Allegations: Trustbuster said surprised by Tnuva's overt monopoly pricing
In raid on company's offices, trustbuster uncovers e-mails apparently backing suspicions the company used its monopoly status to price gouge.
The Antitrust Authority was reportedly surprised by overt discussions of alleged monopoly pricing at Tnuva, sources said on Monday.
In its raid of the company's offices two weeks ago, the trustbuster uncovered e-mails apparently backing its suspicions that the company used its monopoly status to price gouge.
It seized 25 boxes of documents during that raid, and is still examining them.
The Antitrust Authority refused to comment.
Although investigators are far from reaching conclusions, sources say the commission staff examining the Tnuva documents have been surprised by the overt nature of some of the internal communications over prices, allegedly including conscious efforts to take advantage of Tnuva's monopoly status.
Doing so would be illegal under antitrust law.

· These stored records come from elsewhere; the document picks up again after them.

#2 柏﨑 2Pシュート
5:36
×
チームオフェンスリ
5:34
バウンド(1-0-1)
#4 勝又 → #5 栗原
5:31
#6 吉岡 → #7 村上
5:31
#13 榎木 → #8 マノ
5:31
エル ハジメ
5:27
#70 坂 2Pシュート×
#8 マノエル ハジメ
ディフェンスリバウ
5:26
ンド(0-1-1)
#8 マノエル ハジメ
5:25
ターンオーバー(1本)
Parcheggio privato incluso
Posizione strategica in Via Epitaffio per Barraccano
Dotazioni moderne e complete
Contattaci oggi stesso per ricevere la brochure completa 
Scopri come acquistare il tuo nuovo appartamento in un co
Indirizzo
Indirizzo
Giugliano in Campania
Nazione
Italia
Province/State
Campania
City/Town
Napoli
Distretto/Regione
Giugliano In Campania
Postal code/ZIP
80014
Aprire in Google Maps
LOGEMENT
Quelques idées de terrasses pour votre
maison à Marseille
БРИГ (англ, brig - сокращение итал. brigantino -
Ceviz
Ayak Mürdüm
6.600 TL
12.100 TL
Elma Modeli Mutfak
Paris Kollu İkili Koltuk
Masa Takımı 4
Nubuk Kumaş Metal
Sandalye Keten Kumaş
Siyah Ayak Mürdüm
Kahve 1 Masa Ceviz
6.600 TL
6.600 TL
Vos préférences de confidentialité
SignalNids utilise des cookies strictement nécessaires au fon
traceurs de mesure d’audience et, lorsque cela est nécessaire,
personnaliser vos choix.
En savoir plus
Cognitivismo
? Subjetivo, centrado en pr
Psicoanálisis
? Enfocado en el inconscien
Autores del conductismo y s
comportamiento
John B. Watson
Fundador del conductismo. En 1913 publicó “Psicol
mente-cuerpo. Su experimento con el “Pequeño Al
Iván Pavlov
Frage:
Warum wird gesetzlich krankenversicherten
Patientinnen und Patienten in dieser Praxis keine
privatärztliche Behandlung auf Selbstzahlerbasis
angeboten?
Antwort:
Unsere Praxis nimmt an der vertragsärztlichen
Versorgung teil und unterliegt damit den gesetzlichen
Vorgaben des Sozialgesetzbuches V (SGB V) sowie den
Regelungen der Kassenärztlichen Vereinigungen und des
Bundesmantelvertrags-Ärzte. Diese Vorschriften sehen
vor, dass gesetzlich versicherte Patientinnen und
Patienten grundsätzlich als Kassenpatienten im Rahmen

Internal correspondence allegedly centered around a recommendation by the McKinsey and Co. consulting firm that Tnuva exploit this status to increase prices. However, McKinsey was simply an advisor, and any decision to raise prices would have been Tnuva's alone.
One of the company's alleged steps in response to McKinsey's recommendations was to increase cottage cheese prices. This ultimately sparked this summer's cottage cheese boycott, which snowballed into a nationwide consumer protest and a widescale boycott of Tnuva.
The investigation of the company is part of a broader probe into the dairy industry as a whole, including Strauss and Tara dairies. Unlike Tnuva, these two companies apparently gave the trustbuster information voluntarily.